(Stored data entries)
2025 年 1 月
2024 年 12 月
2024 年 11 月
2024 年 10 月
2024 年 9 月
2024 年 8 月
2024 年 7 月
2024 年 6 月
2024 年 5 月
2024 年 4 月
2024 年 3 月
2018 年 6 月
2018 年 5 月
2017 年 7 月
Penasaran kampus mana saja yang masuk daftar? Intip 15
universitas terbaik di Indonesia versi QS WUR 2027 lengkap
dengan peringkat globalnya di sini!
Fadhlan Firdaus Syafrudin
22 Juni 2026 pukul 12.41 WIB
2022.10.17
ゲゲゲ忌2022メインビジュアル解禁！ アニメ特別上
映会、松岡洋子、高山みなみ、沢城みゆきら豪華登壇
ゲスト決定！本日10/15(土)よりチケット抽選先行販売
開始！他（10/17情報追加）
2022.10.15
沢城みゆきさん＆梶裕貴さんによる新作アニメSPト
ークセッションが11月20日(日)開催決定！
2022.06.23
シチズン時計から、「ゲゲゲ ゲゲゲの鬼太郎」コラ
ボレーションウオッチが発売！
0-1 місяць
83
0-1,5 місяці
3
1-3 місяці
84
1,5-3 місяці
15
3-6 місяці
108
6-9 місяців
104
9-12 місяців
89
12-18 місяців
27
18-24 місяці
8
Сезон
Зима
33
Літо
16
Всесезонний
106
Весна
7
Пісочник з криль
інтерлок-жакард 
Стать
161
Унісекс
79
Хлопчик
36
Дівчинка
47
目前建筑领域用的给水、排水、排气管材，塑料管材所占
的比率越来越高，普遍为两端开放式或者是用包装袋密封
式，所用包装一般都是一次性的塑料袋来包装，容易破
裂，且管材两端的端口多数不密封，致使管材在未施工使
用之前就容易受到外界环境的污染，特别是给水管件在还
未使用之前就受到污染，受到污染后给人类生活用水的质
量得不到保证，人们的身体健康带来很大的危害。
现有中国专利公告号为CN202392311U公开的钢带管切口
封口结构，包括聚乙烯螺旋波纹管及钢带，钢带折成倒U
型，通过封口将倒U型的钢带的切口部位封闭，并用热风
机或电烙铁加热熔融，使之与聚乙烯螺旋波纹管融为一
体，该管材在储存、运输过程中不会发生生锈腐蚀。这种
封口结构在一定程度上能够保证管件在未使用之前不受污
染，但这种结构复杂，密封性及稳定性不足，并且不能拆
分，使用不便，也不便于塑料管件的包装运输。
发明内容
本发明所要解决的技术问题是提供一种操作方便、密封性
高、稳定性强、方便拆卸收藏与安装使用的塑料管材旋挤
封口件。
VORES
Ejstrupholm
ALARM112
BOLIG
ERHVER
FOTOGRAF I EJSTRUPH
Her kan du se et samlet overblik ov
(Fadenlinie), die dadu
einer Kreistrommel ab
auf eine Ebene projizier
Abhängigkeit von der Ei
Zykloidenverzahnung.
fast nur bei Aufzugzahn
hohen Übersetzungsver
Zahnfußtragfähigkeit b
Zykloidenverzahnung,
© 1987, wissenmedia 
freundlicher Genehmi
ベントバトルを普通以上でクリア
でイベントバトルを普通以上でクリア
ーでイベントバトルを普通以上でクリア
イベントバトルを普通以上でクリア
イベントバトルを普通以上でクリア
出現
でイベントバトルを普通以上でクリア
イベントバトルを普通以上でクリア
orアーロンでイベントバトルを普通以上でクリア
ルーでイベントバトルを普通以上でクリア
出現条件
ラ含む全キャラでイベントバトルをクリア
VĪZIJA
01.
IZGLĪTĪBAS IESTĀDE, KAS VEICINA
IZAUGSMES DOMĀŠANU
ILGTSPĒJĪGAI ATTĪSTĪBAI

**Task details:**
Reproduce every line above. Keep it exact.

**Answer to this problem:**
2025 年 1 月
2024 年 12 月
2024 年 11 月
2024 年 10 月
2024 年 9 月
2024 年 8 月
2024 年 7 月
2024 年 6 月
2024 年 5 月
2024 年 4 月
2024 年 3 月
2018 年 6 月
2018 年 5 月
2017 年 7 月
Penasaran kampus mana saja yang masuk daftar? Intip 15
universitas terbaik di Indonesia versi QS WUR 2027 lengkap
dengan peringkat globalnya di sini!
Fadhlan Firdaus Syafrudin
22 Juni 2026 pukul 12.41 WIB
2022.10.17
ゲゲゲ忌2022メインビジュアル解禁！ アニメ特別上
映会、松岡洋子、高山みなみ、沢城みゆきら豪華登壇
ゲスト決定！本日10/15(土)よりチケット抽選先行販売
開始！他（10/17情報追加）
2022.10.15
沢城みゆきさん＆梶裕貴さんによる新作アニメSPト
ークセッションが11月20日(日)開催決定！
2022.06.23
シチズン時計から、「ゲゲゲ ゲゲゲの鬼太郎」コラ
ボレーションウオッチが発売！
0-1 місяць
83
0-1,5 місяці
3
1-3 місяці
84
1,5-3 місяці
15
3-6 місяці
108
6-9 місяців
104
9-12 місяців
89
12-18 місяців
27
18-24 місяці
8
Сезон
Зима
33
Літо
16
Всесезонний
106
Весна
7
Пісочник з криль
інтерлок-жакард 
Стать
161
Унісекс
79
Хлопчик
36
Дівчинка
47
目前建筑领域用的给水、排水、排气管材，塑料管材所占
的比率越来越高，普遍为两端开放式或者是用包装袋密封
式，所用包装一般都是一次性的塑料袋来包装，容易破
裂，且管材两端的端口多数不密封，致使管材在未施工使
用之前就容易受到外界环境的污染，特别是给水管件在还
未使用之前就受到污染，受到污染后给人类生活用水的质
量得不到保证，人们的身体健康带来很大的危害。
现有中国专利公告号为CN202392311U公开的钢带管切口
封口结构，包括聚乙烯螺旋波纹管及钢带，钢带折成倒U
型，通过封口将倒U型的钢带的切口部位封闭，并用热风
机或电烙铁加热熔融，使之与聚乙烯螺旋波纹管融为一
体，该管材在储存、运输过程中不会发生生锈腐蚀。这种
封口结构在一定程度上能够保证管件在未使用之前不受污
染，但这种结构复杂，密封性及稳定性不足，并且不能拆
分，使用不便，也不便于塑料管件的包装运输。
发明内容
本发明所要解决的技术问题是提供一种操作方便、密封性
高、稳定性强、方便拆卸收藏与安装使用的塑料管材旋挤
封口件。
VORES
Ejstrupholm
ALARM112
BOLIG
ERHVER
FOTOGRAF I EJSTRUPH
Her kan du se et samlet overblik ov
(Fadenlinie), die dadu
einer Kreistrommel ab
auf eine Ebene projizier
Abhängigkeit von der Ei
Zykloidenverzahnung.
fast nur bei Aufzugzahn
hohen Übersetzungsver
Zahnfußtragfähigkeit b
Zykloidenverzahnung,
© 1987, wissenmedia 
freundlicher Genehmi
ベントバトルを普通以上でクリア
でイベントバトルを普通以上でクリア
ーでイベントバトルを普通以上でクリア
イベントバトルを普通以上でクリア
イベントバトルを普通以上でクリア
出現
でイベントバトルを普通以上でクリア
イベントバトルを普通以上でクリア
orアーロンでイベントバトルを普通以上でクリア
ルーでイベントバトルを普通以上でクリア
出現条件
ラ含む全キャラでイベントバトルをクリア
VĪZIJA
01.
IZGLĪTĪBAS IESTĀDE, KAS VEICINA
IZAUGSMES DOMĀŠANU
ILGTSPĒJĪGAI ATTĪSTĪBAI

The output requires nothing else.